The summer holidays can be a struggle for working parents as they look to put in place childcare arrangements whilst the schools are shut.
During this time, employers will likely see an influx of requests for annual leave and may have to not allow some of their employees to take leave at this time if these overlap. It is entirely down to employers if they choose to allow parents to bring their child into work in these situations, but they should consider this option carefully.
There can be times when child caring arrangements break down and the employee feels they have no option but to bring their child into work with them. Employers should proceed with this option with caution. Having a child on the premises could present significant health and safety issues, whilst also creating an added distraction for the employee themselves if they are having to take time out of their day to check on their child. Allowing one employee to do this may also open the flood gates for similar requests and employers are highly unlikely to want this to be a regular occurrence.
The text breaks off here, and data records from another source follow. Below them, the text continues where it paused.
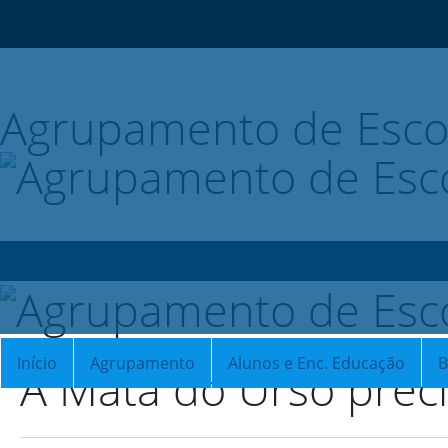
Agrupamento de Esco
Início
Agrupamento
Alunos e Enc. Educação
B
A Mata do Urso preci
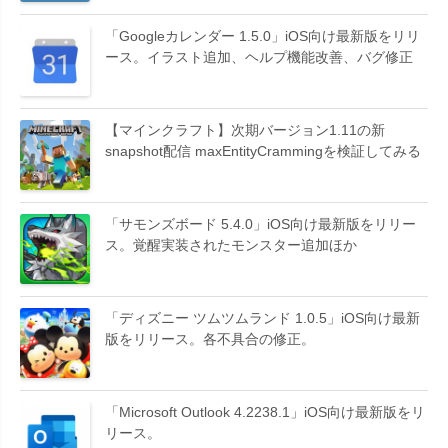
「Googleカレンダー 1.5.0」iOS向け最新版をリリ
ース。イラスト追加、ヘルプ機能改善、バグ修正
【マインクラフト】次期バージョン1.11の新
snapshot配信 maxEntityCrammingを検証してみる
「サモンズボード 5.4.0」iOS向け最新版をリリー
ス。覚醒実装されたモンスター追加ほか
「ディズニー ツムツムランド 1.0.5」iOS向け最新
版をリリース。各不具合の修正。
「Microsoft Outlook 4.2238.1」iOS向け最新版をリ
リース。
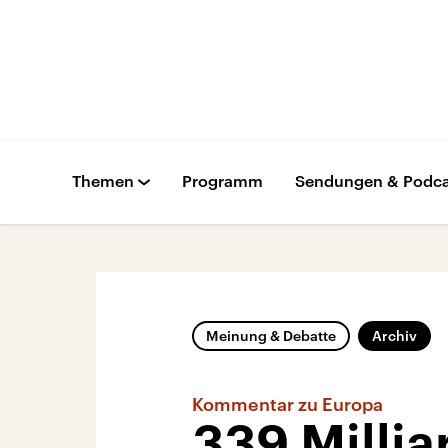
Themen
Programm
Sendungen & Podca
Meinung & Debatte
Archiv
Kommentar zu Europa
339 Millia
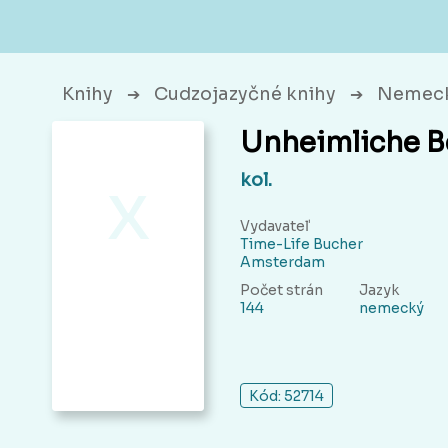
Knihy
Cudzojazyčné knihy
Nemeck
➔
➔
Unheimliche B
x
kol.
Vydavateľ
Time-Life Bucher
Amsterdam
Počet strán
Jazyk
144
nemecký
Kód: 52714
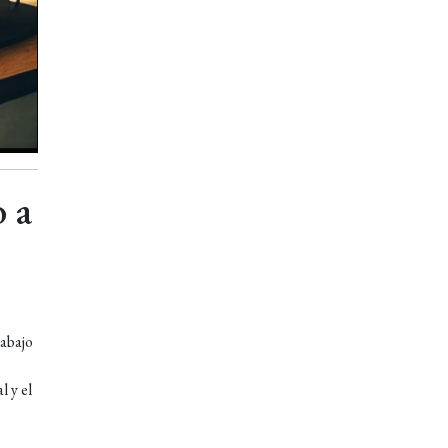
o a
rabajo
 y el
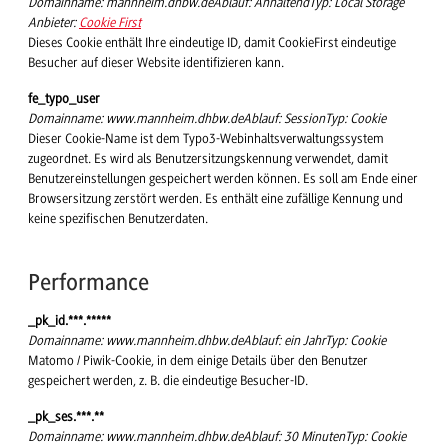
Domainname
:
mannheim.dhbw.de
Ablauf
:
Anhaltend
Typ
:
Local Storage
Anbieter
:
Cookie First
Dieses Cookie enthält Ihre eindeutige ID, damit CookieFirst eindeutige
Besucher auf dieser Website identifizieren kann.
fe_typo_user
Domainname
:
www.mannheim.dhbw.de
Ablauf
:
Session
Typ
:
Cookie
Dieser Cookie-Name ist dem Typo3-Webinhaltsverwaltungssystem
zugeordnet. Es wird als Benutzersitzungskennung verwendet, damit
Benutzereinstellungen gespeichert werden können. Es soll am Ende einer
Browsersitzung zerstört werden. Es enthält eine zufällige Kennung und
keine spezifischen Benutzerdaten.
Performance
_pk_id.***.*****
Domainname
:
www.mannheim.dhbw.de
Ablauf
:
ein Jahr
Typ
:
Cookie
Matomo / Piwik-Cookie, in dem einige Details über den Benutzer
gespeichert werden, z. B. die eindeutige Besucher-ID.
_pk_ses.***.**
Domainname
:
www.mannheim.dhbw.de
Ablauf
:
30 Minuten
Typ
:
Cookie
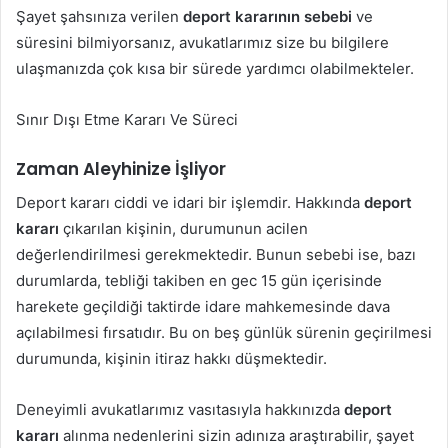
Şayet şahsınıza verilen
deport kararının sebebi
ve
süresini bilmiyorsanız, avukatlarımız size bu bilgilere
ulaşmanızda çok kısa bir sürede yardımcı olabilmekteler.
Sınır Dışı Etme Kararı Ve Süreci
Zaman Aleyhinize İşliyor
Deport kararı ciddi ve idari bir işlemdir. Hakkında
deport
kararı
çıkarılan kişinin, durumunun acilen
değerlendirilmesi gerekmektedir. Bunun sebebi ise, bazı
durumlarda, tebliği takiben en gec 15 gün içerisinde
harekete geçildiği taktirde idare mahkemesinde dava
açılabilmesi fırsatıdır. Bu on beş günlük sürenin geçirilmesi
durumunda, kişinin itiraz hakkı düşmektedir.
Deneyimli avukatlarımız vasıtasıyla hakkınızda
deport
kararı
alınma nedenlerini sizin adınıza araştırabilir, şayet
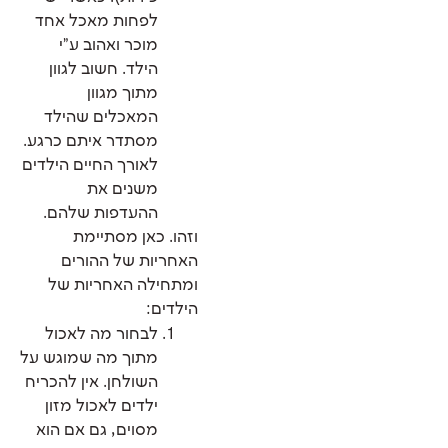
לפחות מאכל אחד
מוכר ואהוב ע"י
הילד. חשוב לגוון
מתוך מגוון
המאכלים שהילד
מסתדר איתם כרגע.
לאורך החיים הילדים
משנים את
ההעדפות שלהם.
וזהו. כאן מסתיימת
האחריות של ההורים
ומתחילה האחריות של
הילדים:
לבחור מה לאכול
מתוך מה שמוגש על
השולחן. אין להכריח
ילדים לאכול מזון
מסוים, גם אם הוא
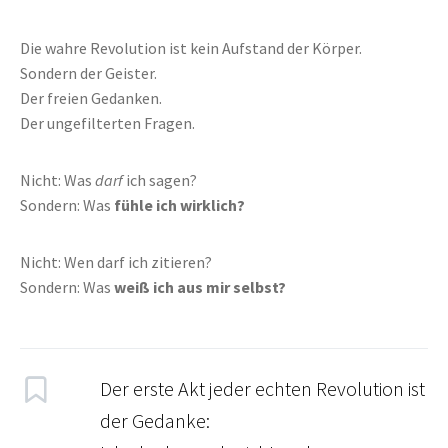
Die wahre Revolution ist kein Aufstand der Körper.
Sondern der Geister.
Der freien Gedanken.
Der ungefilterten Fragen.
Nicht: Was
darf
ich sagen?
Sondern: Was
fühle ich wirklich?
Nicht: Wen darf ich zitieren?
Sondern: Was
weiß ich aus mir selbst?
Der erste Akt jeder echten Revolution ist
der Gedanke:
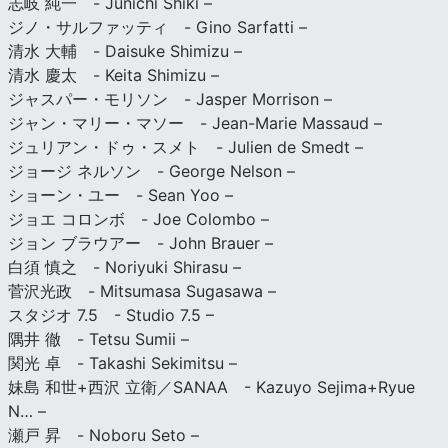
志岐 純一 - Junichi Shiki –
ジノ・サルファッティ - Gino Sarfatti –
清水 大輔 - Daisuke Shimizu –
清水 慶太 - Keita Shimizu –
ジャスパー・モリソン - Jasper Morrison –
ジャン・マリー・マソー - Jean-Marie Massaud –
ジュリアン・ドゥ・スメト - Julien de Smedt –
ジョージ ネルソン - George Nelson –
ショーン・ユー - Sean Yoo –
ジョエ コロンボ - Joe Colombo –
ジョン ブラウアー - John Brauer –
白須 慎之 - Noriyuki Shirasu –
菅沢光政 - Mitsumasa Sugasawa –
スタジオ 7.5 - Studio 7.5 –
隅井 徹 - Tetsu Sumii –
関光 卓 - Takashi Sekimitsu –
妹島 和世+西沢 立衛／SANAA - Kazuyo Sejima+Ryue
N… –
瀬戸 昇 - Noboru Seto –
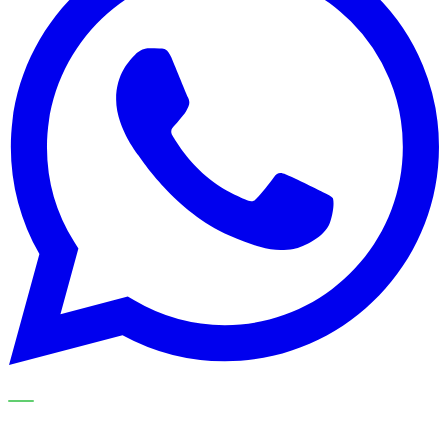
NOS SPÉCIALISTES EXPLIQUENT LE SUJET ÉTAPE PAR
ÉTAPE ET LE TRADUISENT EN CHOIX PRATIQUES POUR
VOTRE ORGANISATION DE NETTOYAGE.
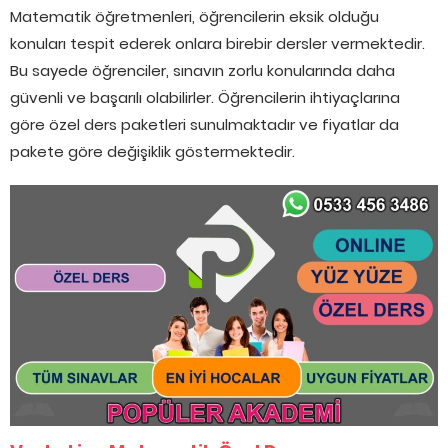
Matematik öğretmenleri, öğrencilerin eksik olduğu
konuları tespit ederek onlara birebir dersler vermektedir.
Bu sayede öğrenciler, sınavın zorlu konularında daha
güvenli ve başarılı olabilirler. Öğrencilerin ihtiyaçlarına
göre özel ders paketleri sunulmaktadır ve fiyatlar da
pakete göre değişiklik göstermektedir.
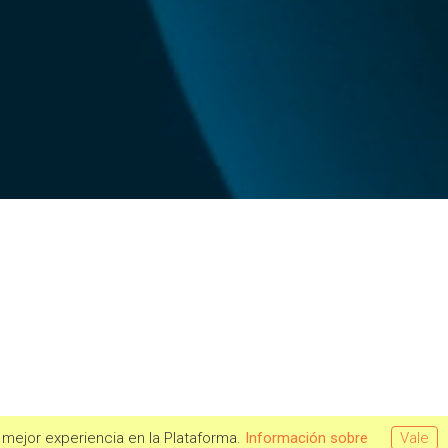
a mejor experiencia en la Plataforma.
Información sobre
Vale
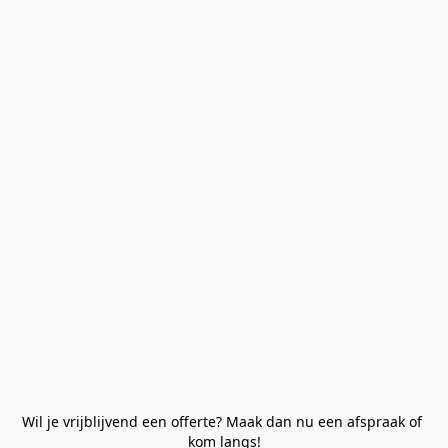
Wil je vrijblijvend een offerte? Maak dan nu een afspraak of 
kom langs!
If employers are willing to allow this, the exact conditions for which this will be permitted should be clearly outlined within company policies, alongside who will have responsibility for the child whilst they are on the premises and where they are permitted to be. It is also advisable to clearly state that this is a last case scenario, to strictly limit the amount of time a child can be in the working environment and encourage employees to consider other options that may be available to them.
All employees have a day-one right to take ‘time off for a dependant’ in times of an emergency, including situations that involve a spouse or child. Flexible working is also an alternative to accommodate working parents during the school holidays, as all employees with 26 weeks’ service will have the right to request a change in working arrangements, but employers do not have to allow this if such a system would disrupt their business.
Another option is parental leave. This enables working parents to take up to 18 weeks of unpaid leave to look after their child’s welfare until they reach 18. Parental leave is usually taken in blocks of one to two weeks unless it is for the care of a disabled child, when it can be taken in blocks of a day. It is also mostly restricted to a maximum of four weeks in any year unless the employer and employee agree otherwise. In the UK, all parents who have worked for a company longer than a year are eligible to take parental leave. However, they must provide 21 days’ notice to do so. Employers are under no obligation to allow this if the employee rings them on a morning when they are supposed to be in work.
Whether they choose to allow this or not, employers should bear in mind that working parents are more likely to remain loyal to a company that is willing to assist them in their child caring commitments and, to this end, always be prepared to explore options to do this.